Rapporto Caritas Migrantes. Migranti, conoscere per comprendere
La 29a edizione non si limita a riportare i dati ma offre chiavi di lettura per inquadrare un fenomeno che nel solo 2019 ha riguardato 272 milioni di persone nel mondo
Non basta commuoversi, ogni tanto, di fronte alle immagini dell’ennesimo naufragio nel Mediterraneo o l’ennesimo incendio in un campo profughi lungo la rotta balcanica. Bisogna approfondire, ascoltare e agire, perché le alternative ci sono. E funzionano.
È un lavoro monumentale il 29° Rapporto immigrazione 2020 di Caritas e Fondazione Migrantes, dal titolo Conoscere per comprendere. Il Rapporto non si limita a sciorinare dati, ma offre chiavi di lettura per affrontare un fenomeno assai più grande di alcune (parziali) visioni del mondo.

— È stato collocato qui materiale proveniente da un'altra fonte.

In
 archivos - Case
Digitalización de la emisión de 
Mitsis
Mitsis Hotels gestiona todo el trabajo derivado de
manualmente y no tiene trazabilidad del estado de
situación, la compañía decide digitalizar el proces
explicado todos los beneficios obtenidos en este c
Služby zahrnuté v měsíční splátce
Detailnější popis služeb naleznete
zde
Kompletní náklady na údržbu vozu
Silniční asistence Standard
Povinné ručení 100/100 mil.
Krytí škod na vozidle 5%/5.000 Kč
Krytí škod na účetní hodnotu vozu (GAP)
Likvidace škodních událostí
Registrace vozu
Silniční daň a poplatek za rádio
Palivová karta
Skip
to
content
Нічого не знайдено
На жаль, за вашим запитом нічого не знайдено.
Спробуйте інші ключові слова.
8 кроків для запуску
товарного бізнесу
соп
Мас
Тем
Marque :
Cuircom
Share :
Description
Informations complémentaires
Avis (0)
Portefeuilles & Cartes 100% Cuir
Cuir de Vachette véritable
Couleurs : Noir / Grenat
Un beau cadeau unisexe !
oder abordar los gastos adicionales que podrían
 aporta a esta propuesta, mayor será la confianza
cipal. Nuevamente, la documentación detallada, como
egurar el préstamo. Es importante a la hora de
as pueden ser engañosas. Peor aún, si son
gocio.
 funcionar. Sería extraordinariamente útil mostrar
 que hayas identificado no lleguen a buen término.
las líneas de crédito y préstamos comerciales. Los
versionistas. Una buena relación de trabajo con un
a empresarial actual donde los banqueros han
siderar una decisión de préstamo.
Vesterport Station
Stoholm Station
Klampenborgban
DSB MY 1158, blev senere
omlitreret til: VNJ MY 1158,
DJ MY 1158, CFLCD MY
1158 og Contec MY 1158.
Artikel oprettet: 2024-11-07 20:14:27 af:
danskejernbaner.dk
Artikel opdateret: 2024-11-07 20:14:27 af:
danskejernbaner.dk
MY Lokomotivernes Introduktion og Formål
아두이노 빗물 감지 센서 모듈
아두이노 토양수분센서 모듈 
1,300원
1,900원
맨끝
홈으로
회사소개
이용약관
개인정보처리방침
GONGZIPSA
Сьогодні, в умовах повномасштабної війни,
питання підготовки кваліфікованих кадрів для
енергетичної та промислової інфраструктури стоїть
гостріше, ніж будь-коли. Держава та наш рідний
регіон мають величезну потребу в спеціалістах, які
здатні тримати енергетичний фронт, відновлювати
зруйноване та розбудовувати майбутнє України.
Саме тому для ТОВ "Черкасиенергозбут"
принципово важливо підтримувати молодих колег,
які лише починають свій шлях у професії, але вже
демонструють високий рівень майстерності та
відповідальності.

Un fenomeno, per l’appunto, gigantesco: come riporta il World Migration Report 2020, nel 2019 il numero di migranti internazionali è cresciuto attestandosi a circa 272 milioni, pari al 3,5 per cento della popolazione mondiale. In 50 anni il numero di immigrati nel mondo è quasi quadruplicato (era pari a 84 milioni nel 1970). Poco più della metà dei migranti è di sesso maschile (52 per cento) e tre quarti si trova in età lavorativa (20-64 anni).
Di questi 272 milioni di migranti, 164 milioni migrano per motivi di lavoro. I migranti forzati, invece, si attestano a 79,5 milioni: di questi, 45,7 milioni sono sfollati interni, 26 milioni sono i rifugiati (a guidare la triste classifica siriani e venezuelani) e 4,2 milioni sono i richiedenti asilo.
L’Italia è la quinta destinazione in Europa. Ma il fenomeno, rispetto a una decina di anni fa, registra un trend in diminuzione: sempre meno nuovi residenti, sempre meno figli, sempre meno acquisizioni di cittadinanza italiana. Ciò che non diminuisce, invece, è il numero delle vittime di tratta e sfruttamento. Come spiega Manuela De Marco nel Rapporto, nel mondo sono oltre 40 milioni le vittime di tratta, di cui quasi il 60 per cento per sfruttamento sessuale: «Sono fenomeni che non accennano a diminuire, perché strettamente collegati a profonde asimmetrie, crisi e conflitti. Il Dipartimento di Stato Usa stima che in Italia il numero di vittime sia tra le 25 e le 30 mila».
A questi numeri si aggiungono i drammi dei naufragi nel Mediterraneo e le ingiustizie che i migranti subiscono lungo la rotta balcanica. «Se tutti gli Stati, tra cui anche l’Italia – osserva Sara Ferrari di Caritas Padova – agissero in modo sistemico, si potrebbero mettere in atto delle vere alternative». Corridoi umanitari, corridoi universitari, contrasto alla tratta, progetti di integrazione: non semplici slogan ma storie di successo già sperimentate e validate. I corridoi umanitari consentono alle persone di partire direttamente dai campi profughi gestiti da enti internazionali, entrando in Europa già con un permesso di soggiorno in mano e un’accoglienza stabilita. Altra possibilità è data invece dai corridoi universitari, frutto di accordi tra Università, Caritas e Chiesa Valdese, con opportunità di studio e formazione.
Italia, non più una meta attrattiva per migranti
È stato pubblicato in ottobre dalla Fondazione Leone Moressa il decimo Rapporto annuale sull’economia dell’immigrazione. I lavoratori immigrati in Italia sono oltre 2,5 milioni: si tratta di lavoratori più giovani e con mestieri meno qualificati, che però nel 2019 hanno dichiarato 17,9 miliardi di tasse e contributi previdenziali. Le imprese guidate da cittadini stranieri mantengono vitalità: negli ultimi anni queste ultime hanno registrato una crescita del 32,7 per cento in confronto del calo delle imprese guidate da italiani.
Intervistato sulla pagina Facebook di Caritas Padova, Enrico di Pasquale della Fondazione Moressa ha però spiegato come il fenomeno sia in contrazione: «Il nostro Paese non è più una meta attrattiva per gli stranieri, ma una terra di passaggio verso il Nord Europa. Questo ci dovrebbe preoccupare». Il fenomeno va ripensato globalmente: «L’immigrazione non va trattata come un’emergenza, un problema da risolvere legato alla sicurezza, ma è parte integrante della nostra società».